気の弱い両親がその様子を見て眉尻を落とす。

「きっといつか、運命の相手が見つかるわ」
「そうだそうだ。それまでずっと家にいたらいい」

 シャルロッテをどうにか励まそうとする両親が痛ましい。シャルロッテは二十二歳。この国――ニカーナ帝国の貴族の結婚適齢期はちょうど二十歳を過ぎたころ。帝都に住んでいる貴族の多くは十代のときに婚約者を決めてしまうことが多い。
 二十二歳で婚約者も恋人もいないシャルロッテは少し浮いた存在だ。
 その自覚はある。
 実際、既に普通の結婚は諦めてもいた。両親や弟が「絶対いい人が見つかる」と言うからそれに付き合っているだけ。

(でも、それもそろそろ終わりにしないと!)

 このままでは国中の貴族に手紙を書いて回りそうな勢いなのだ。最近では十歳年下の少年の釣書を見せられ、叫んだこともある。いたいけな少年の未来を権力で潰してはいけない。

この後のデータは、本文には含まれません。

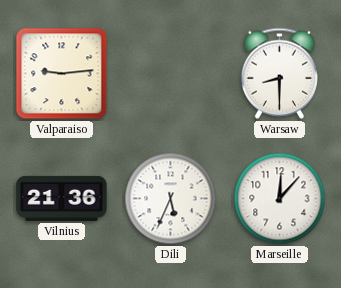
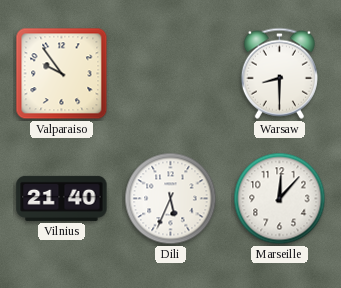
Valparaiso: 9:14 -> 9:54
Vilnius: 21:36 -> 21:40
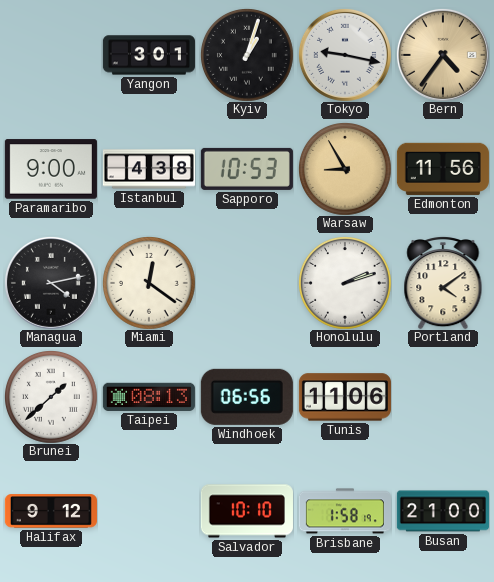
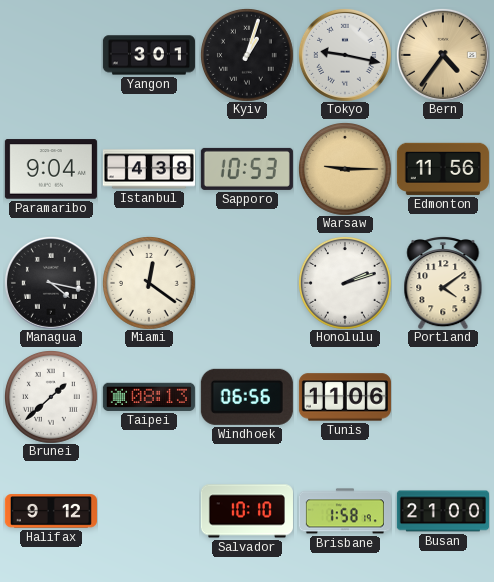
Paramaribo: 9:00 -> 9:04
Warsaw: 8:55 -> 9:15
Managua: 4:13 -> 4:17
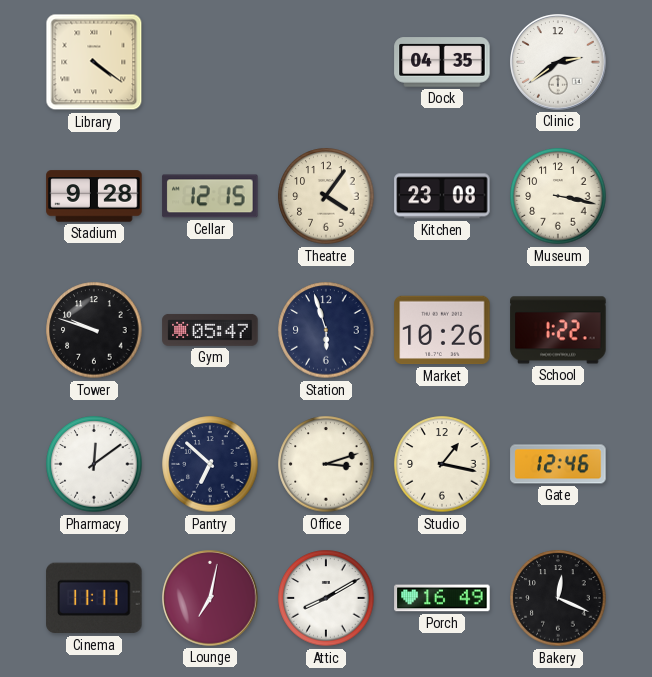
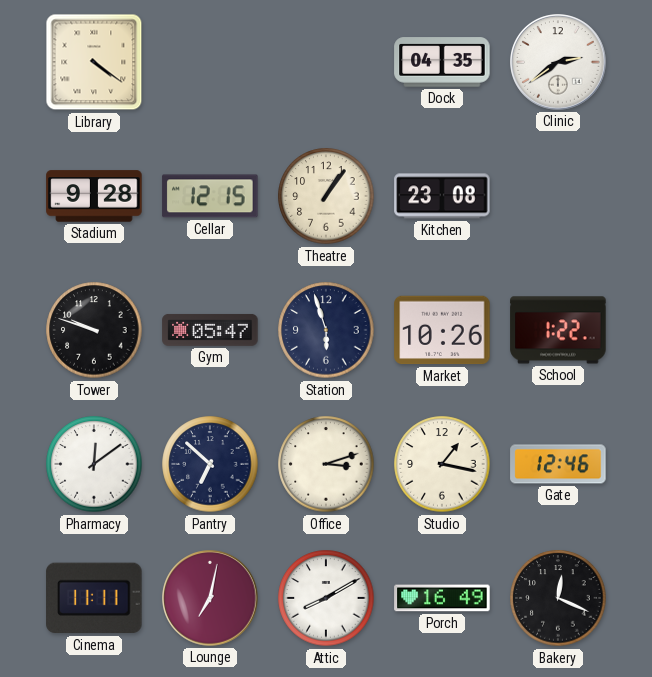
Theatre: 4:06 -> 1:06
Museum: 3:17 -> none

「お父様もお母様も安心して。ずっと、この家にお世話になるつもりはないわ!」

 シャルロッテはニカッと歯を見せて笑った。
 両親と弟は同時に目を見開く。その顔を見て、親子だなぁと内心笑ってしまう。呆けた顔がよく似ている。

「姉さん、まさか……。家を出るつもり?」
「ノエルだって、あと数年もすれば結婚するでしょ? その時、未婚の義姉が同居していたら嫌じゃない?」
「絶対大丈夫! 結婚のために姉さんを追い出すなんて絶対しない!」
「はいはい。でも、ノエルはベルテ家のためにも結婚しないとだめ。それに、ここじゃ私の夢は叶えられないし!」

 シャルロッテが「夢」と言った瞬間、家族の肩が同時にびくりと跳ねた。
 わかりやすい。そして、やっぱり親子だなと思うのだ。

「それは……そうだけど。じゃあ、どうするつもりなのさ?」
「私だって色々考えているのよ。一つ目の案は、領地の田舎に小さい屋敷を買って、ひっそり暮らす。とか」

 ベルテ伯爵領は帝都からは遠く、寒冷地にある。一年の半分が雪に覆われるため、領地の管理のほとんどは現地に住む者に任せていた。その代わり、領主であるベルテ家は帝都で多くの貴族と繋がりを作ることに注力している。
 ゆえに、ベルテ家が領地を訪れるのは、夏のほんの少しのあいだだけだ。シャルロッテも毎年視察についていくのだが、夏は避暑によく、のんびりとしたとろだった。